Prompt:
In the entries below, find every line holding the string "http" and collect it.

Records:
[Start of Attachment]

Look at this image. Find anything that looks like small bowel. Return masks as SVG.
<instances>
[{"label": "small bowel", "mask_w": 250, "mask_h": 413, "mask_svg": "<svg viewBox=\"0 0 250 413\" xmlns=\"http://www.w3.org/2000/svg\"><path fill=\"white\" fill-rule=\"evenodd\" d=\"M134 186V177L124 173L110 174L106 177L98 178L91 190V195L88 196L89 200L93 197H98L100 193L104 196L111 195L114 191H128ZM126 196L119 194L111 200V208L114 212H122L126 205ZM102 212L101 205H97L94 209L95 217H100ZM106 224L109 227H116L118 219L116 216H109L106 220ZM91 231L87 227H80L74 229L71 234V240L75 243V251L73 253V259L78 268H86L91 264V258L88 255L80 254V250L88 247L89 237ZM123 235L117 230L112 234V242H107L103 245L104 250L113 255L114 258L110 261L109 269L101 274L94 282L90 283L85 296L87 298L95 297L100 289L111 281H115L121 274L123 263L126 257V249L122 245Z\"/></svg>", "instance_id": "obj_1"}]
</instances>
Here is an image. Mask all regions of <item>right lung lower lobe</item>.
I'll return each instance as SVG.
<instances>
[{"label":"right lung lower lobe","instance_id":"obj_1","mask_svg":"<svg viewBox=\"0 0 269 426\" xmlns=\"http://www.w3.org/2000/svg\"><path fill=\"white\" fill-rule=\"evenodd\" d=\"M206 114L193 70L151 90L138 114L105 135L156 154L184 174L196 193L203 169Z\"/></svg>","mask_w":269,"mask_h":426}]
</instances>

[End of Attachment]

Result of this exercise:
[{"label": "small bowel", "mask_w": 250, "mask_h": 413, "mask_svg": "<svg viewBox=\"0 0 250 413\" xmlns=\"http://www.w3.org/2000/svg\"><path fill=\"white\" fill-rule=\"evenodd\" d=\"M134 186V177L124 173L110 174L106 177L98 178L91 190V195L88 196L89 200L93 197H98L100 193L104 196L111 195L114 191H128ZM126 196L119 194L111 200V208L114 212H122L126 205ZM102 212L101 205H97L94 209L95 217H100ZM106 224L109 227H116L118 219L116 216H109L106 220ZM91 231L87 227H80L74 229L71 234V240L75 243V251L73 253V259L78 268H86L91 264V258L88 255L80 254V250L88 247L89 237ZM123 235L117 230L112 234V242H107L103 245L104 250L113 255L114 258L110 261L109 269L101 274L94 282L90 283L85 296L87 298L95 297L100 289L111 281H115L121 274L123 263L126 257V249L122 245Z\"/></svg>", "instance_id": "obj_1"}]
[{"label":"right lung lower lobe","instance_id":"obj_1","mask_svg":"<svg viewBox=\"0 0 269 426\" xmlns=\"http://www.w3.org/2000/svg\"><path fill=\"white\" fill-rule=\"evenodd\" d=\"M206 114L193 70L151 90L138 114L105 135L156 154L184 174L196 193L203 169Z\"/></svg>","mask_w":269,"mask_h":426}]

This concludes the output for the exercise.